# [ACTIVITY]
In the data, extract each line that holds the string "انواع".

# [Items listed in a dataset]
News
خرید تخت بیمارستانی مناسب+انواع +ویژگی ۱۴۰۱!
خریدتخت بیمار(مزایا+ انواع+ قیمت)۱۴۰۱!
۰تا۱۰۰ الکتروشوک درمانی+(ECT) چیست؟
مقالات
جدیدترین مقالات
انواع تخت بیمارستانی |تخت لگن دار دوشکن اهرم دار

==

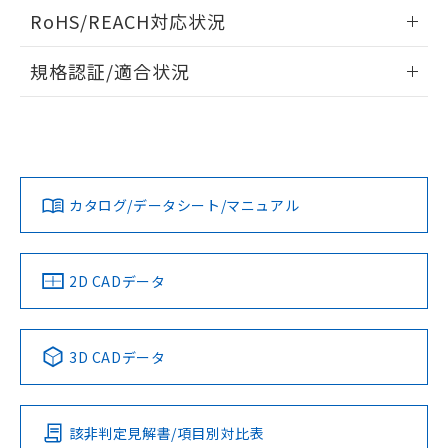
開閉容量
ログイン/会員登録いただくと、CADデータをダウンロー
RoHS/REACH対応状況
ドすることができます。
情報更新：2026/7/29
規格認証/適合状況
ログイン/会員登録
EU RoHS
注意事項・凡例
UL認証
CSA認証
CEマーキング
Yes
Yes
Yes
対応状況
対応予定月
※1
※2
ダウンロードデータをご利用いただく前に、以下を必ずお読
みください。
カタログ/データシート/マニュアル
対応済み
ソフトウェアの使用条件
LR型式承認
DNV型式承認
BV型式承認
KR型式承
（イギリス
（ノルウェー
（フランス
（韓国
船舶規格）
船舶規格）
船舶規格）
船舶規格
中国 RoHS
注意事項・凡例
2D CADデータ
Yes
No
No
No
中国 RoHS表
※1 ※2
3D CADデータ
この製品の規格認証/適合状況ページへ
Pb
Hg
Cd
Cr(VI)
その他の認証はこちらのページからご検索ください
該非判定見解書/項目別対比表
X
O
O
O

---

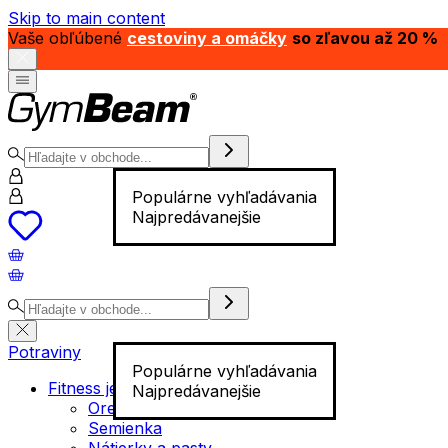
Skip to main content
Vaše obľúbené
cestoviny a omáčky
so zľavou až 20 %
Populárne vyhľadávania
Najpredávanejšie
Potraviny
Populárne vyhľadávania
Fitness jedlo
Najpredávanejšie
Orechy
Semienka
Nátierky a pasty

# [EXPECTED OUTPUT]
خرید تخت بیمارستانی مناسب+انواع +ویژگی ۱۴۰۱!
خریدتخت بیمار(مزایا+ انواع+ قیمت)۱۴۰۱!
انواع تخت بیمارستانی |تخت لگن دار دوشکن اهرم دار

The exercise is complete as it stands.